=== WORK INSTRUCTION ===
Apart from the images, reproduce every record word for word.

[Extracted records]
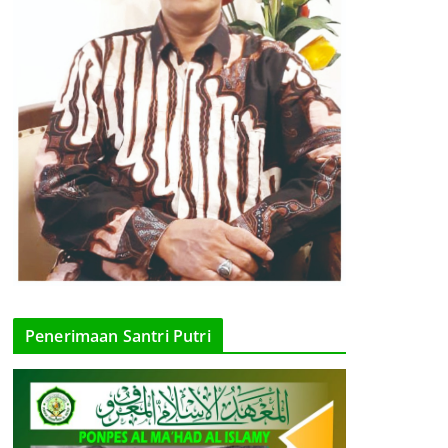
Penerimaan Santri Putri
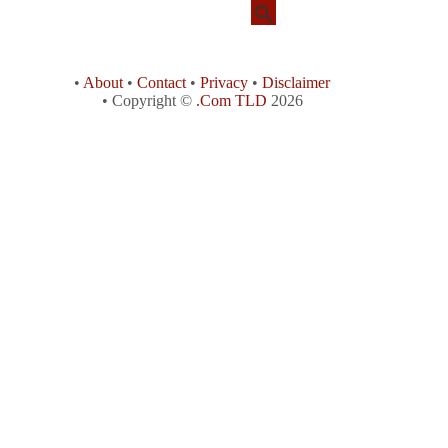
•
About
•
Contact
•
Privacy
•
Disclaimer
• Copyright ©
.Com TLD
2026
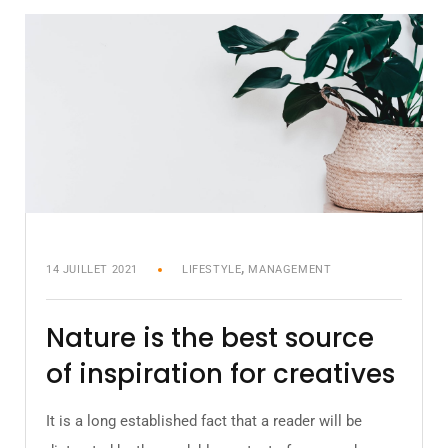
,
14 JUILLET 2021
LIFESTYLE
MANAGEMENT
Nature is the best source
of inspiration for creatives
It is a long established fact that a reader will be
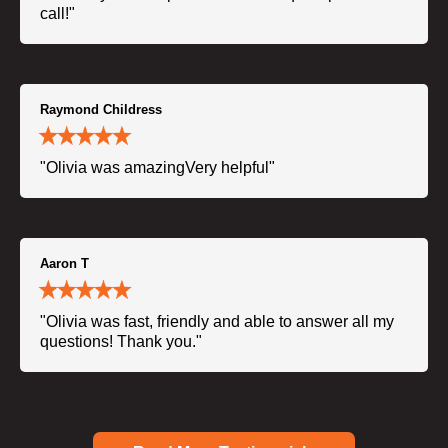
call!"
Raymond Childress
"Olivia was amazingVery helpful"
Aaron T
"Olivia was fast, friendly and able to answer all my
questions! Thank you."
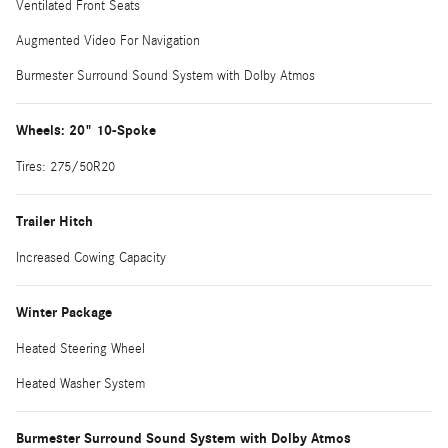
Ventilated Front Seats
Augmented Video For Navigation
Burmester Surround Sound System with Dolby Atmos
Wheels: 20" 10-Spoke
Tires: 275/50R20
Trailer Hitch
Increased Cowing Capacity
Winter Package
Heated Steering Wheel
Heated Washer System
Burmester Surround Sound System with Dolby Atmos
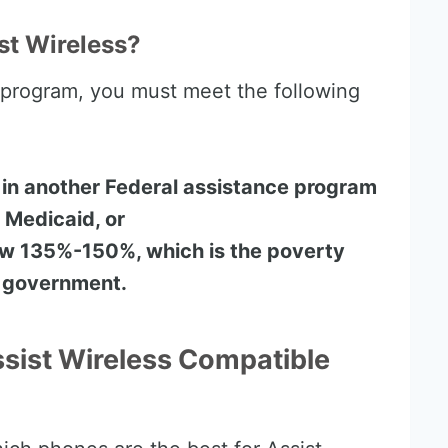
st Wireless?
e program, you must meet the following
 in another Federal assistance program
 Medicaid, or
ow 135%-150%, which is the poverty
s government.
ssist Wireless Compatible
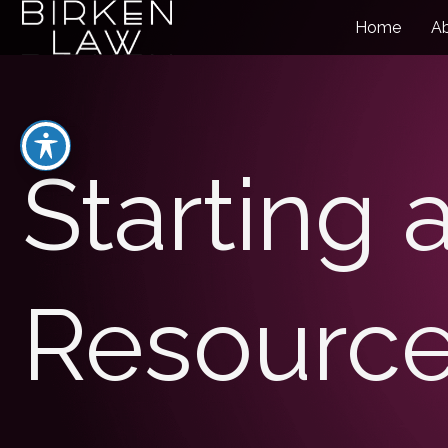
Home
A
Starting 
Resourc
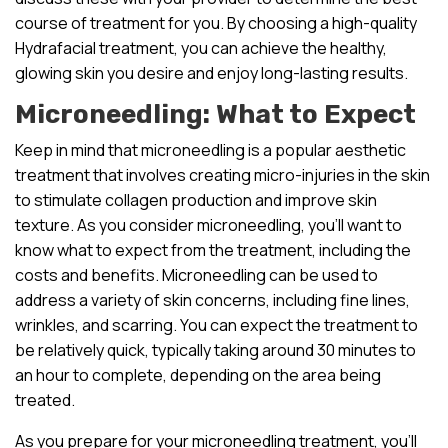
course of treatment for you. By choosing a high-quality
Hydrafacial treatment, you can achieve the healthy,
glowing skin you desire and enjoy long-lasting results.
Microneedling: What to Expect
Keep in mind that microneedling is a popular aesthetic
treatment that involves creating micro-injuries in the skin
to stimulate collagen production and improve skin
texture. As you consider microneedling, you’ll want to
know what to expect from the treatment, including the
costs and benefits. Microneedling can be used to
address a variety of skin concerns, including fine lines,
wrinkles, and scarring. You can expect the treatment to
be relatively quick, typically taking around 30 minutes to
an hour to complete, depending on the area being
treated.
As you prepare for your microneedling treatment, you’ll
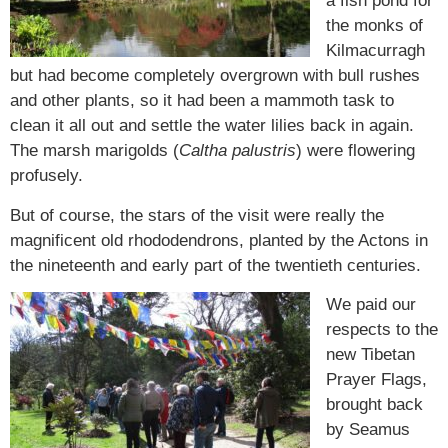
a fish pond for
the monks of
Kilmacurragh
but had become completely overgrown with bull rushes
and other plants, so it had been a mammoth task to
clean it all out and settle the water lilies back in again.
The marsh marigolds (
Caltha palustris
) were flowering
profusely.
But of course, the stars of the visit were really the
magnificent old rhododendrons, planted by the Actons in
the nineteenth and early part of the twentieth centuries.
We paid our
respects to the
new Tibetan
Prayer Flags,
brought back
by Seamus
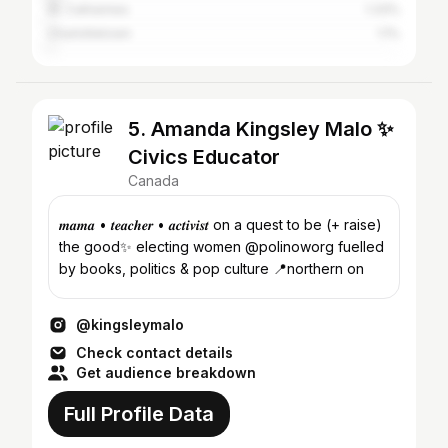
St. Catharines
1.33%
Charlottetown
1.1%
5. Amanda Kingsley Malo ✨
Civics Educator
Canada
𝒎𝒂𝒎𝒂 • 𝒕𝒆𝒂𝒄𝒉𝒆𝒓 • 𝒂𝒄𝒕𝒊𝒗𝒊𝒔𝒕 on a quest to be (+ raise)
the good✨ electing women @polinoworg fuelled
by books, politics & pop culture 📍northern on
@kingsleymalo
Check contact details
Get audience breakdown
Full Profile Data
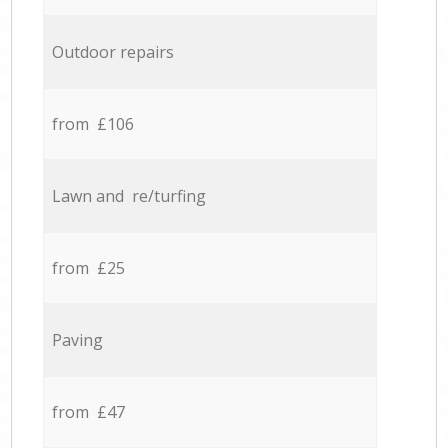
Outdoor repairs
from £106
Lawn and re/turfing
from £25
Paving
from £47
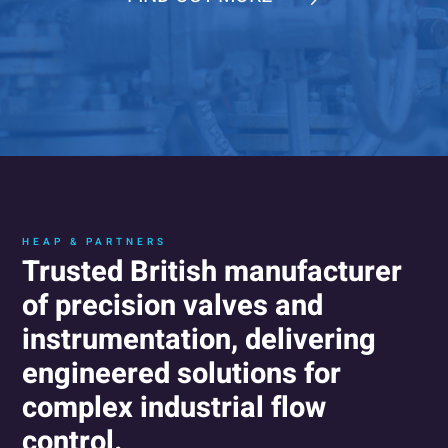
HEAP & PARTNERS
Trusted British manufacturer
of precision valves and
instrumentation, delivering
engineered solutions for
complex industrial flow
control.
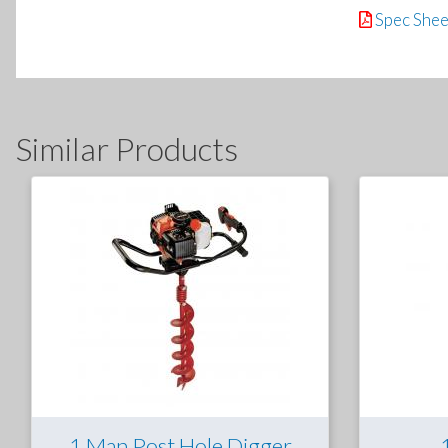
Spec Shee
Similar Products
1 Man Post Hole Digger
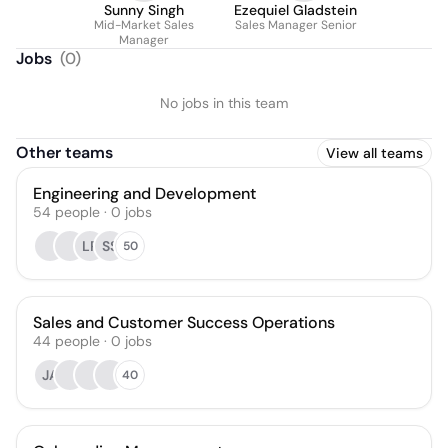
Sunny Singh
Ezequiel Gladstein
Mid-Market Sales
Sales Manager Senior
Manager
Jobs
(
0
)
No jobs in this team
Other teams
View all teams
Engineering and Development
54
people
·
0
jobs
LP
SS
50
Sales and Customer Success Operations
44
people
·
0
jobs
JA
40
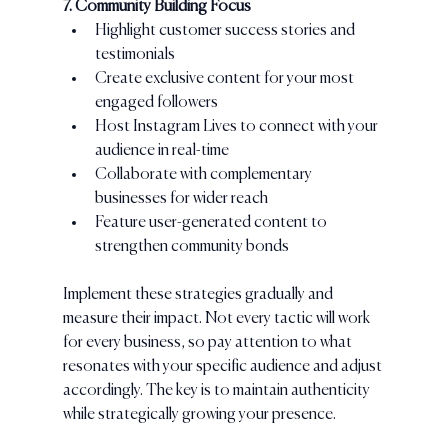
7. Community Building Focus
Highlight customer success stories and 
testimonials
Create exclusive content for your most 
engaged followers
Host Instagram Lives to connect with your 
audience in real-time
Collaborate with complementary 
businesses for wider reach
Feature user-generated content to 
strengthen community bonds
Implement these strategies gradually and 
measure their impact. Not every tactic will work 
for every business, so pay attention to what 
resonates with your specific audience and adjust 
accordingly. The key is to maintain authenticity 
while strategically growing your presence.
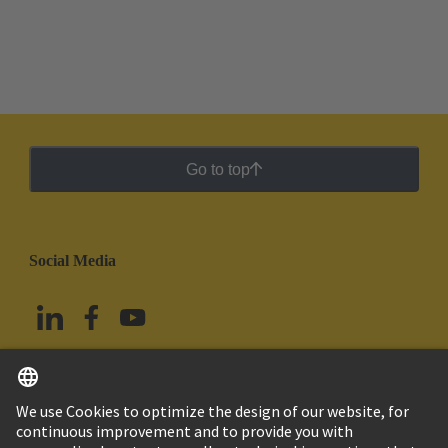
Go to top
Social Media
English
Mexico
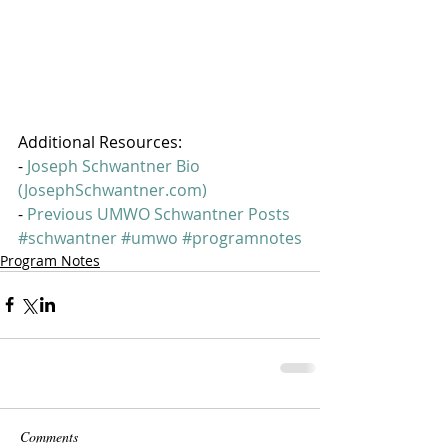
Additional Resources:
- 
Joseph Schwantner Bio 
(JosephSchwantner.com)
- 
Previous UMWO Schwantner Posts
#schwantner
#umwo
#programnotes
Program Notes
Comments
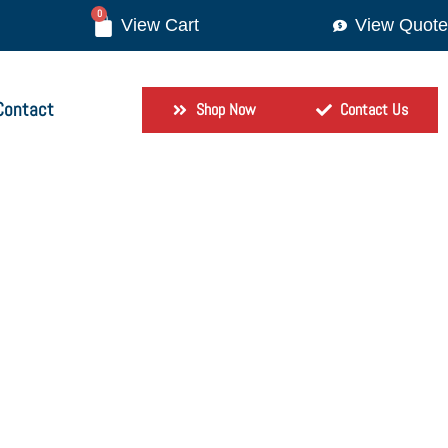
0
View Quote
Contact
Shop Now
Contact Us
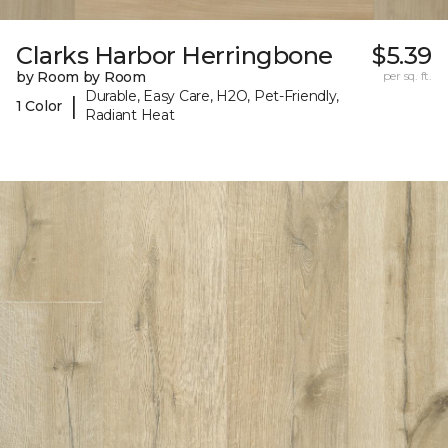
Clarks Harbor Herringbone
$5.39
by Room by Room
per sq. ft.
Durable, Easy Care, H2O, Pet-Friendly,
|
1 Color
Radiant Heat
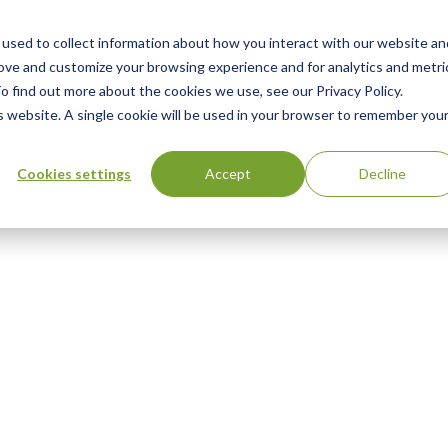
used to collect information about how you interact with our website an
rove and customize your browsing experience and for analytics and metri
o find out more about the cookies we use, see our Privacy Policy.
is website. A single cookie will be used in your browser to remember you
Cookies settings
Accept
Decline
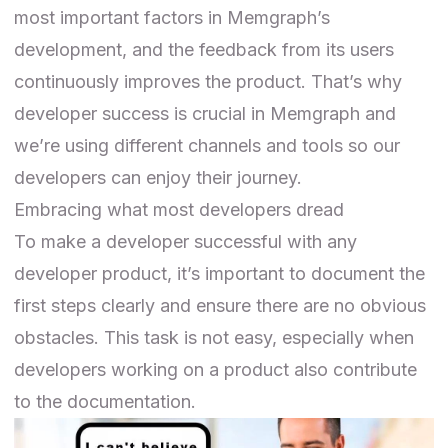
most important factors in Memgraph’s
development, and the feedback from its users
continuously improves the product. That’s why
developer success is crucial in Memgraph and
we’re using different channels and tools so our
developers can enjoy their journey.
Embracing what most developers dread
To make a developer successful with any
developer product, it’s important to document
the
first steps
clearly and ensure there are no obvious
obstacles. This task is not easy, especially when
developers working on a product also contribute
to the documentation.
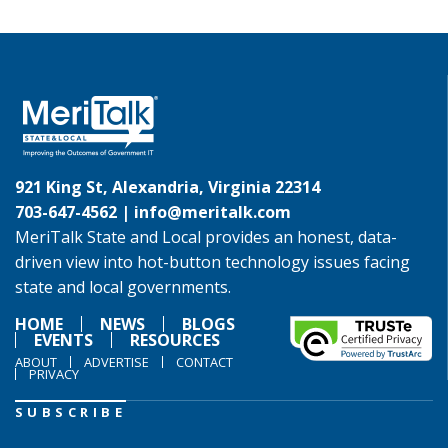
921 King St, Alexandria, Virginia 22314
703-647-4562 |
info@meritalk.com
MeriTalk State and Local provides an honest, data-
driven view into hot-button technology issues facing
state and local governments.
HOME
NEWS
BLOGS
EVENTS
RESOURCES
ABOUT
ADVERTISE
CONTACT
PRIVACY
SUBSCRIBE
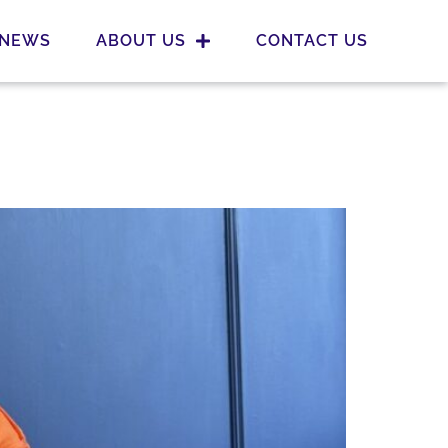
NEWS
ABOUT US
CONTACT US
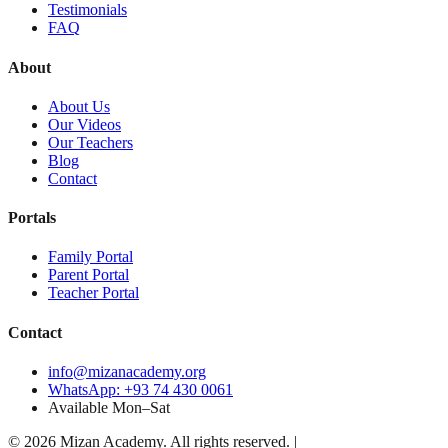
Testimonials
FAQ
About
About Us
Our Videos
Our Teachers
Blog
Contact
Portals
Family Portal
Parent Portal
Teacher Portal
Contact
info@mizanacademy.org
WhatsApp: +93 74 430 0061
Available Mon–Sat
©
2026
Mizan Academy. All rights reserved.
|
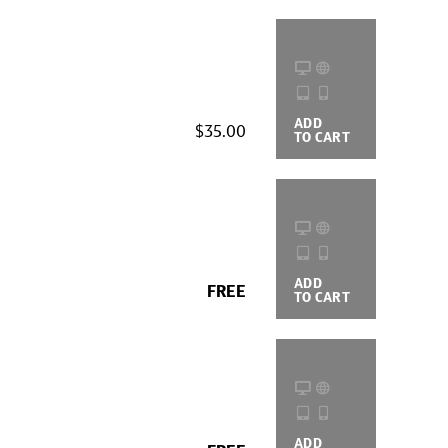
ADD
BUYING
$35.00
TO CART
OPTIONS
ADD
BUYING
FREE
TO CART
OPTIONS
ADD
BUYING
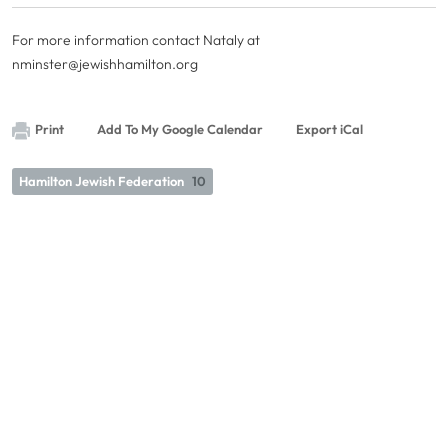
For more information contact Nataly at
nminster@jewishhamilton.org
Print
Add To My Google Calendar
Export iCal
Hamilton Jewish Federation
10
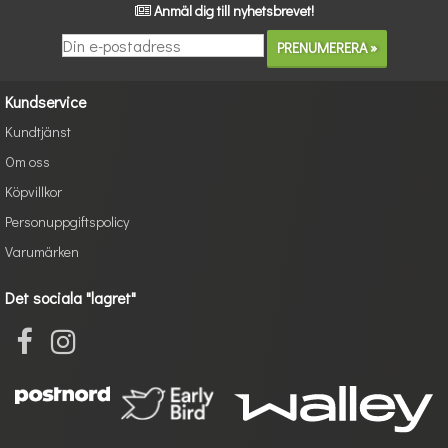
Anmäl dig till nyhetsbrevet!
Kundservice
Kundtjänst
Om oss
Köpvillkor
Personuppgiftspolicy
Varumärken
Det sociala "lagret"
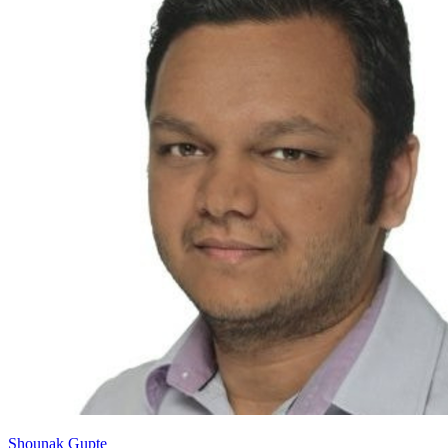
Shounak Gupte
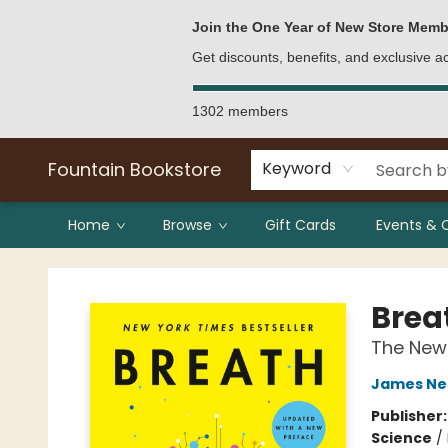
Bulk Purchases
Contact & Hours
Join the One Year of New Store Memb
Get discounts, benefits, and exclusive 
1302 members
Fountain Bookstore
Keyword
Home
Browse
Gift Cards
Events & 
Fountain Bookstore
Brea
The New 
James Ne
Publisher
Science
/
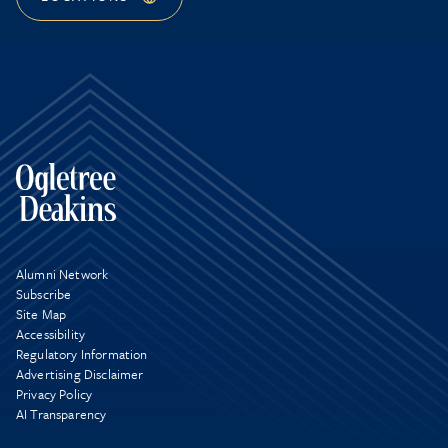
Alumni Network
Subscribe
Site Map
Accessibility
Regulatory Information
Advertising Disclaimer
Privacy Policy
AI Transparency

=== TASK RESPONSE ===
Penerimaan Santri Putri
•
About
•
Contact
•
Privacy
•
Disclaimer
• Copyright ©
.Com TLD
2026
,
14 JUILLET 2021
LIFESTYLE
MANAGEMENT
Nature is the best source
of inspiration for creatives
It is a long established fact that a reader will be
call!"
Raymond Childress
"Olivia was amazingVery helpful"
Aaron T
"Olivia was fast, friendly and able to answer all my
questions! Thank you."
Ventilated Front Seats
Augmented Video For Navigation
Burmester Surround Sound System with Dolby Atmos
Wheels: 20" 10-Spoke
Tires: 275/50R20
Trailer Hitch
Increased Cowing Capacity
Winter Package
Heated Steering Wheel
Heated Washer System
Burmester Surround Sound System with Dolby Atmos
st Wireless?
e program, you must meet the following
 in another Federal assistance program
 Medicaid, or
ow 135%-150%, which is the poverty
s government.
ssist Wireless Compatible
Home
A
Starting 
Resourc
course of treatment for you. By choosing a high-quality
Hydrafacial treatment, you can achieve the healthy,
glowing skin you desire and enjoy long-lasting results.
Microneedling: What to Expect
Keep in mind that microneedling is a popular aesthetic
treatment that involves creating micro-injuries in the skin
to stimulate collagen production and improve skin
texture. As you consider microneedling, you’ll want to
know what to expect from the treatment, including the
costs and benefits. Microneedling can be used to
address a variety of skin concerns, including fine lines,
wrinkles, and scarring. You can expect the treatment to
be relatively quick, typically taking around 30 minutes to
an hour to complete, depending on the area being
treated.
As you prepare for your microneedling treatment, you’ll
a fish pond for
the monks of
Kilmacurragh
but had become completely overgrown with bull rushes
and other plants, so it had been a mammoth task to
clean it all out and settle the water lilies back in again.
The marsh marigolds (
Caltha palustris
) were flowering
profusely.
But of course, the stars of the visit were really the
magnificent old rhododendrons, planted by the Actons in
the nineteenth and early part of the twentieth centuries.
We paid our
respects to the
new Tibetan
Prayer Flags,
brought back
by Seamus
St. Catharines
1.33%
Charlottetown
1.1%
5. Amanda Kingsley Malo ✨
Civics Educator
Canada
𝒎𝒂𝒎𝒂 • 𝒕𝒆𝒂𝒄𝒉𝒆𝒓 • 𝒂𝒄𝒕𝒊𝒗𝒊𝒔𝒕 on a quest to be (+ raise)
the good✨ electing women @polinoworg fuelled
by books, politics & pop culture 📍northern on
@kingsleymalo
Check contact details
Get audience breakdown
Full Profile Data
Outdoor repairs
from £106
Lawn and re/turfing
from £25
Paving
from £47
HEAP & PARTNERS
Trusted British manufacturer
of precision valves and
instrumentation, delivering
engineered solutions for
complex industrial flow
control.
Spec Shee
Similar Products
1 Man Post Hole Digger
Sunny Singh
Ezequiel Gladstein
Mid-Market Sales
Sales Manager Senior
Manager
Jobs
(
0
)
No jobs in this team
Other teams
View all teams
Engineering and Development
54
people
·
0
jobs
LP
SS
50
Sales and Customer Success Operations
44
people
·
0
jobs
JA
40
7. Community Building Focus
Highlight customer success stories and 
testimonials
Create exclusive content for your most 
engaged followers
Host Instagram Lives to connect with your 
audience in real-time
Collaborate with complementary 
businesses for wider reach
Feature user-generated content to 
strengthen community bonds
Implement these strategies gradually and 
measure their impact. Not every tactic will work 
for every business, so pay attention to what 
resonates with your specific audience and adjust 
accordingly. The key is to maintain authenticity 
while strategically growing your presence.
Go to top
Social Media
English
Mexico
Additional Resources:
- 
Joseph Schwantner Bio 
(JosephSchwantner.com)
- 
Previous UMWO Schwantner Posts
#schwantner
#umwo
#programnotes
Program Notes
Comments
0
View Quote
Contact
Shop Now
Contact Us
Clarks Harbor Herringbone
$5.39
by Room by Room
per sq. ft.
Durable, Easy Care, H2O, Pet-Friendly,
|
1 Color
Radiant Heat
used to collect information about how you interact with our website an
rove and customize your browsing experience and for analytics and metri
o find out more about the cookies we use, see our Privacy Policy.
is website. A single cookie will be used in your browser to remember you
Cookies settings
Accept
Decline
most important factors in Memgraph’s
development, and the feedback from its users
continuously improves the product. That’s why
developer success is crucial in Memgraph and
we’re using different channels and tools so our
developers can enjoy their journey.
Embracing what most developers dread
To make a developer successful with any
developer product, it’s important to document
the
first steps
clearly and ensure there are no obvious
obstacles. This task is not easy, especially when
developers working on a product also contribute
to the documentation.
921 King St, Alexandria, Virginia 22314
703-647-4562 |
info@meritalk.com
MeriTalk State and Local provides an honest, data-
driven view into hot-button technology issues facing
state and local governments.
HOME
NEWS
BLOGS
EVENTS
RESOURCES
ABOUT
ADVERTISE
CONTACT
PRIVACY
SUBSCRIBE
NEWS
ABOUT US
CONTACT US
Testimonials
FAQ
About
About Us
Our Videos
Our Teachers
Blog
Contact
Portals
Family Portal
Parent Portal
Teacher Portal
Contact
info@mizanacademy.org
WhatsApp: +93 74 430 0061
Available Mon–Sat
©
2026
Mizan Academy. All rights reserved.
|
ADD
BUYING
$35.00
TO CART
OPTIONS
ADD
BUYING
FREE
TO CART
OPTIONS
ADD
BUYING
For more information contact Nataly at
nminster@jewishhamilton.org
Print
Add To My Google Calendar
Export iCal
Hamilton Jewish Federation
10
Anmäl dig till nyhetsbrevet!
Kundservice
Kundtjänst
Om oss
Köpvillkor
Personuppgiftspolicy
Varumärken
Det sociala "lagret"
Shounak Gupte
Bulk Purchases
Contact & Hours
Join the One Year of New Store Memb
Get discounts, benefits, and exclusive 
1302 members
Fountain Bookstore
Keyword
Home
Browse
Gift Cards
Events & 
Fountain Bookstore
Brea
The New 
James Ne
Publisher
Science
/
Alumni Network
Subscribe
Site Map
Accessibility
Regulatory Information
Advertising Disclaimer
Privacy Policy
AI Transparency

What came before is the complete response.